_Exercise goal:_ Print the records exactly. Every mark must remain.

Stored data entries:
● ● ● ● ●

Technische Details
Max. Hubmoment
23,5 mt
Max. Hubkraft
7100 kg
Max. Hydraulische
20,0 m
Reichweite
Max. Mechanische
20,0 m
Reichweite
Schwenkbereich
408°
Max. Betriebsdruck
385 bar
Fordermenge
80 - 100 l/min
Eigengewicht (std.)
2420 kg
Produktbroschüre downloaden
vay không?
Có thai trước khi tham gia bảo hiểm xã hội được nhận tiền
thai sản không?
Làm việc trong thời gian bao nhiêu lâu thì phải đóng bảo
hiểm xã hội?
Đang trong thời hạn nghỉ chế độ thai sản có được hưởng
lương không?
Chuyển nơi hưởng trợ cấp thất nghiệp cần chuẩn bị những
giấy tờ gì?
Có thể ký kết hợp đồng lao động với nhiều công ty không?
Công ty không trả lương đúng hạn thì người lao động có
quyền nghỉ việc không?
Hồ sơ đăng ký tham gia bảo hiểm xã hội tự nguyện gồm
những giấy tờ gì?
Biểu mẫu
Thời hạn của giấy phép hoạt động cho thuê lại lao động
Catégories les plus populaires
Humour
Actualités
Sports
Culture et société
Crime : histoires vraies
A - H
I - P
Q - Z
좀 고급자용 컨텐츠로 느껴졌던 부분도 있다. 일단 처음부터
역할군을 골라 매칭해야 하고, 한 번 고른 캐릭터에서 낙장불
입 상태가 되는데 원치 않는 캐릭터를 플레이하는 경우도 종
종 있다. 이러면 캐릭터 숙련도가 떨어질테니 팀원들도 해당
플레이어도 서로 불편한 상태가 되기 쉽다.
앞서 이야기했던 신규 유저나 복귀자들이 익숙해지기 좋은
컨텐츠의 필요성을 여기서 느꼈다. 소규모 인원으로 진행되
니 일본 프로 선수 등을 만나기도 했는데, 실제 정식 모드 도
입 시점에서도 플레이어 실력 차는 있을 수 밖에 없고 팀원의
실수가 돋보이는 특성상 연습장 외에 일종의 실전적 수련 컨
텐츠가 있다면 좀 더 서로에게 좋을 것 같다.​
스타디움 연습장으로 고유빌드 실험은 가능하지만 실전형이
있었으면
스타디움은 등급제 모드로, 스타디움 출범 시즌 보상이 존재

● ● ● ● ●

_Result for this exercise:_
Technische Details
Max. Hubmoment
23,5 mt
Max. Hubkraft
7100 kg
Max. Hydraulische
20,0 m
Reichweite
Max. Mechanische
20,0 m
Reichweite
Schwenkbereich
408°
Max. Betriebsdruck
385 bar
Fordermenge
80 - 100 l/min
Eigengewicht (std.)
2420 kg
Produktbroschüre downloaden
vay không?
Có thai trước khi tham gia bảo hiểm xã hội được nhận tiền
thai sản không?
Làm việc trong thời gian bao nhiêu lâu thì phải đóng bảo
hiểm xã hội?
Đang trong thời hạn nghỉ chế độ thai sản có được hưởng
lương không?
Chuyển nơi hưởng trợ cấp thất nghiệp cần chuẩn bị những
giấy tờ gì?
Có thể ký kết hợp đồng lao động với nhiều công ty không?
Công ty không trả lương đúng hạn thì người lao động có
quyền nghỉ việc không?
Hồ sơ đăng ký tham gia bảo hiểm xã hội tự nguyện gồm
những giấy tờ gì?
Biểu mẫu
Thời hạn của giấy phép hoạt động cho thuê lại lao động
Catégories les plus populaires
Humour
Actualités
Sports
Culture et société
Crime : histoires vraies
A - H
I - P
Q - Z
좀 고급자용 컨텐츠로 느껴졌던 부분도 있다. 일단 처음부터
역할군을 골라 매칭해야 하고, 한 번 고른 캐릭터에서 낙장불
입 상태가 되는데 원치 않는 캐릭터를 플레이하는 경우도 종
종 있다. 이러면 캐릭터 숙련도가 떨어질테니 팀원들도 해당
플레이어도 서로 불편한 상태가 되기 쉽다.
앞서 이야기했던 신규 유저나 복귀자들이 익숙해지기 좋은
컨텐츠의 필요성을 여기서 느꼈다. 소규모 인원으로 진행되
니 일본 프로 선수 등을 만나기도 했는데, 실제 정식 모드 도
입 시점에서도 플레이어 실력 차는 있을 수 밖에 없고 팀원의
실수가 돋보이는 특성상 연습장 외에 일종의 실전적 수련 컨
텐츠가 있다면 좀 더 서로에게 좋을 것 같다.​
스타디움 연습장으로 고유빌드 실험은 가능하지만 실전형이
있었으면
스타디움은 등급제 모드로, 스타디움 출범 시즌 보상이 존재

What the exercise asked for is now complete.